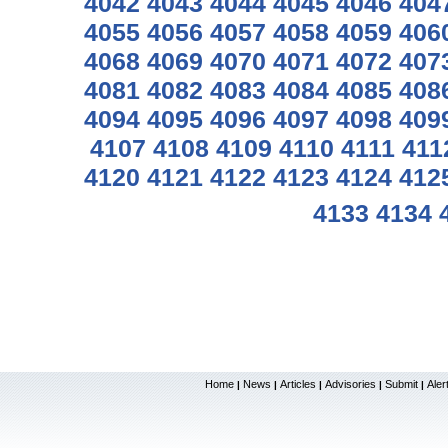
4042
4043
4044
4045
4046
404
4055
4056
4057
4058
4059
406
4068
4069
4070
4071
4072
407
4081
4082
4083
4084
4085
408
4094
4095
4096
4097
4098
409
4107
4108
4109
4110
4111
411
4120
4121
4122
4123
4124
412
4133
4134
Home
News
Articles
Advisories
Submit
Aler
|
|
|
|
|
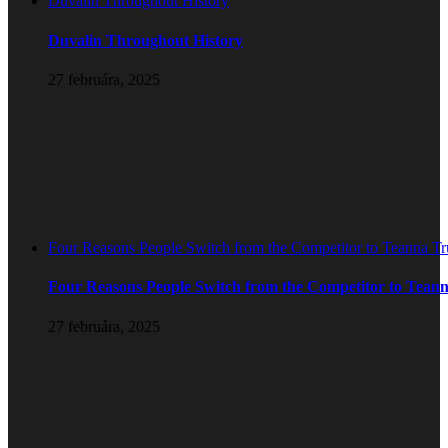
Duvalin Throughout History
Duvalin Throughout History
27 februára, 2025
Four Reasons People Switch from the Competitor to Teanna T
Four Reasons People Switch from the Competitor to Tean
27 februára, 2025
☆ ☆ ☆ ☆ ☆
Your objective ->
From the records above, pull every line that has the string "Reasons" and copy it.

Answer space ->
Four Reasons People Switch from the Competitor to Teanna T
Four Reasons People Switch from the Competitor to Tean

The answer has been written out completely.